Conservative voters, it seems, began to get the message: It was OK to like Palin and to believe she was a victim of the left and its allies and to still conclude that she wasn't presidential material. By the end of December, polls began registering a marked uptick in Palin's unfavorable scores, even among Republicans.
I really don't think that's the real cause, although it would flatter many in Washington to think so. My own view is that the reality show did real damage. It put Palin in a different context than politics, and revealed her phoniness in ways even she couldn't spin. Weigel sees how that led up to the coup de grace:
When does the unfavorable number spike? Right after January 8, 2011 — the day Jared Loughner went on his shooting spree. Palin was unfairly dragged into that story because Rep. Gabrielle Giffords, shot by Loughner, was on Palin's "target map." (There's no evidence that Loughner cared about this.) But she made the story worse for her by recording a video, right when interest in the Palin/political rhetoric was starting to wane, attacking the media for the "blood libel" it had engaged in. That may have been it for Palin.
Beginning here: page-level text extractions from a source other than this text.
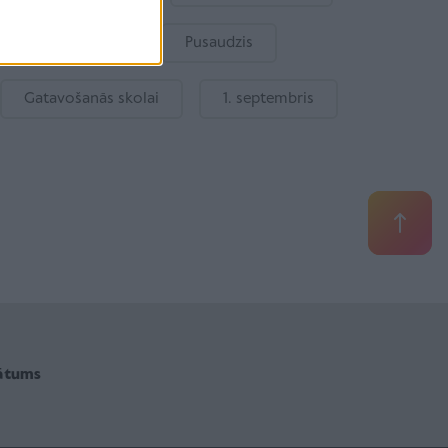
Bērnu drošība
Pusaudzis
Gatavošanās skolai
1. septembris
vātums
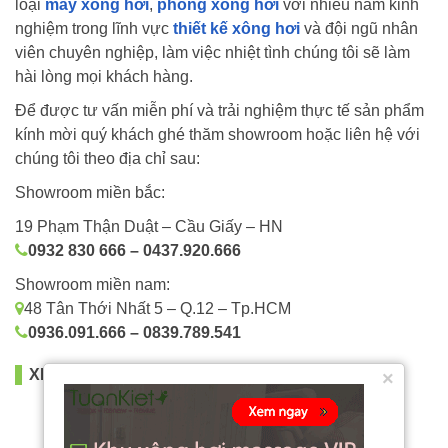
loại
máy xông hơi
,
phòng xông hơi
với nhiều năm kinh
nghiệm trong lĩnh vực
thiết kế xông hơi
và đội ngũ nhân
viên chuyên nghiệp, làm việc nhiệt tình chúng tôi sẽ làm
hài lòng mọi khách hàng.
Để được tư vấn miễn phí và trải nghiệm thực tế sản phẩm
kính mời quý khách ghé thăm showroom hoặc liên hệ với
chúng tôi theo địa chỉ sau:
Showroom miền bắc:
19 Phạm Thận Duật – Cầu Giấy – HN
0932 830 666 – 0437.920.666
Showroom miền nam:
48 Tân Thới Nhất 5 – Q.12 – Tp.HCM
0936.091.666 – 0839.789.541
XEM THÊM
×
Bồn sục xây 03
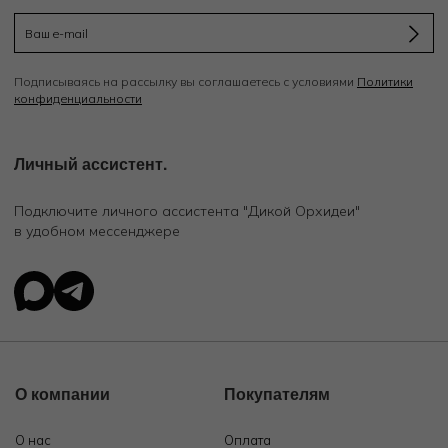
Подписываясь на рассылку вы соглашаетесь с условиями
Политики
конфиденциальности
Личный ассистент.
Подключите личного ассистента "Дикой Орхидеи"
в удобном мессенджере
О компании
Покупателям
О нас
Оплата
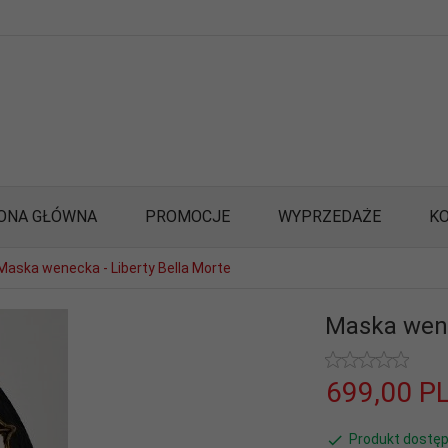
ONA GŁÓWNA
PROMOCJE
WYPRZEDAŻE
K
Maska wenecka - Liberty Bella Morte
Maska wene
699,
00
P
Produkt dostęp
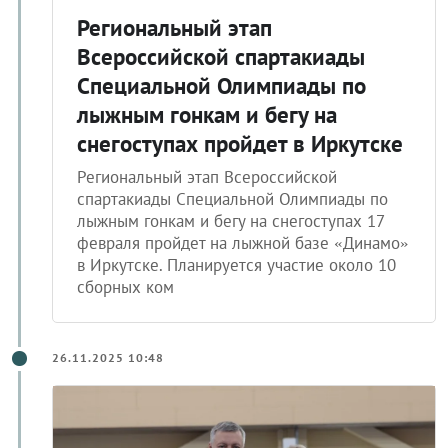
Региональный этап
Всероссийской спартакиады
Специальной Олимпиады по
лыжным гонкам и бегу на
снегоступах пройдет в Иркутске
Региональный этап Всероссийской
спартакиады Специальной Олимпиады по
лыжным гонкам и бегу на снегоступах 17
февраля пройдет на лыжной базе «Динамо»
в Иркутске. Планируется участие около 10
сборных ком
26.11.2025 10:48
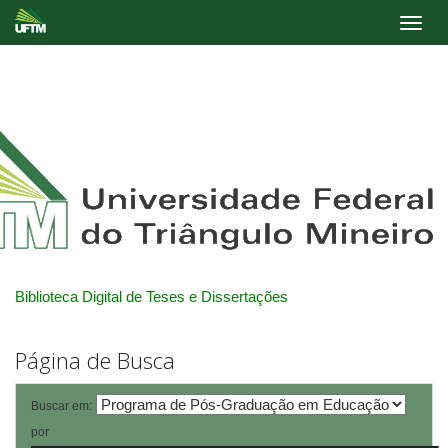
Skip
navigation
Biblioteca Digital de Teses e Dissertações
Página de Busca
Buscar em:
por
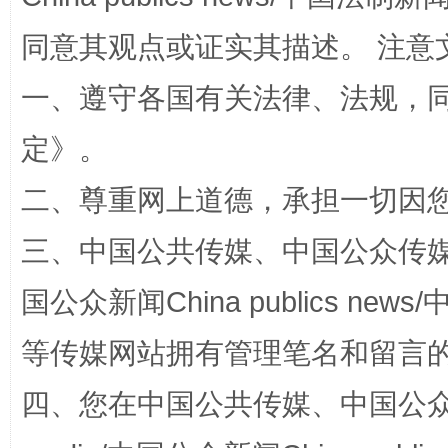
同意其观点或证实其描述。 注意
一、遵守各国有关法律、法规，
定
》。
二、尊重网上道德，承担一切因
“蜀中异人”王建安的艺术幻境
三、中国公共传媒、中国公众传媒、中国全
国公众新闻China publics news/中
等传媒网站拥有管理笔名和留言
四、您在中国公共传媒、中国公众传媒、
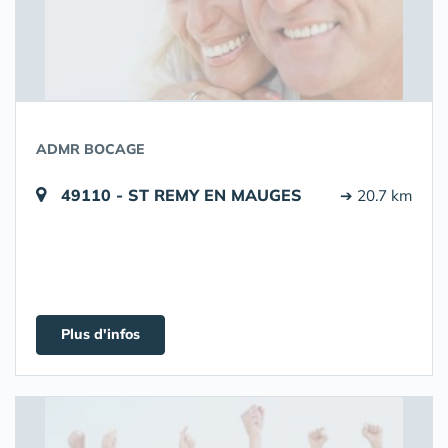
ADMR BOCAGE
49110 - ST REMY EN MAUGES
➔ 20.7 km
Plus d'infos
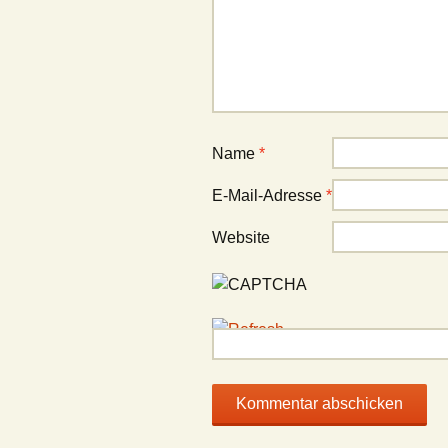
Name
*
E-Mail-Adresse
*
Website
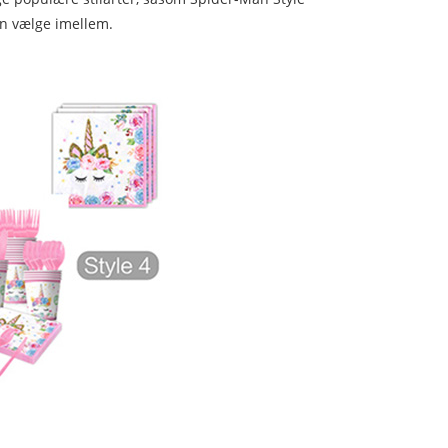
an vælge imellem.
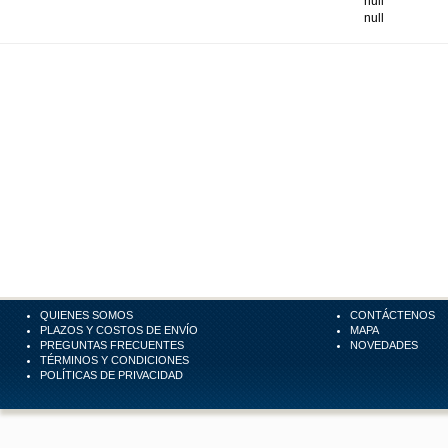
null
null
QUIENES SOMOS
CONTÁCTENOS
PLAZOS Y COSTOS DE ENVÍO
MAPA
PREGUNTAS FRECUENTES
NOVEDADES
TÉRMINOS Y CONDICIONES
POLÍTICAS DE PRIVACIDAD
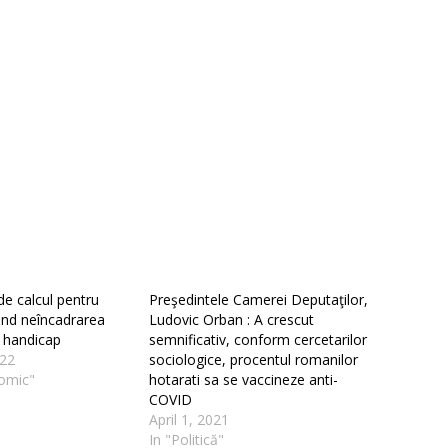
e calcul pentru
Preşedintele Camerei Deputaţilor,
vind neîncadrarea
Ludovic Orban : A crescut
 handicap
semnificativ, conform cercetarilor
022
sociologice, procentul romanilor
omic"
hotarati sa se vaccineze anti-
COVID
April 1, 2021
In "Politică"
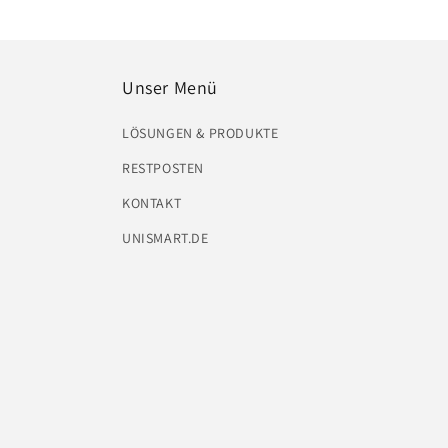
Unser Menü
LÖSUNGEN & PRODUKTE
RESTPOSTEN
KONTAKT
UNISMART.DE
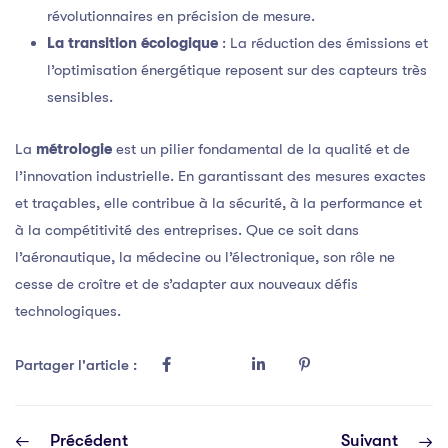
révolutionnaires en précision de mesure.
La transition écologique
: La réduction des émissions et
l’optimisation énergétique reposent sur des capteurs très
sensibles.
La
métrologie
est un pilier fondamental de la qualité et de
l’innovation industrielle. En garantissant des mesures exactes
et traçables, elle contribue à la sécurité, à la performance et
à la compétitivité des entreprises. Que ce soit dans
l’aéronautique, la médecine ou l’électronique, son rôle ne
cesse de croître et de s’adapter aux nouveaux défis
technologiques.
Partager l'article :
Précédent
Suivant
I still think her raw political talent shouldn't be under-estimated given the truly underwhelming character of the current GOP race. But on this question, I truly would love to be proven wrong. My entire issue with Palin from the get-go has not been that she is somehow nuttier than many others (though she is). It is that no one that nuts should ever be able to get so close to such power at such short notice. Mercifully, we escaped that. But it was touch-and-go there for a while.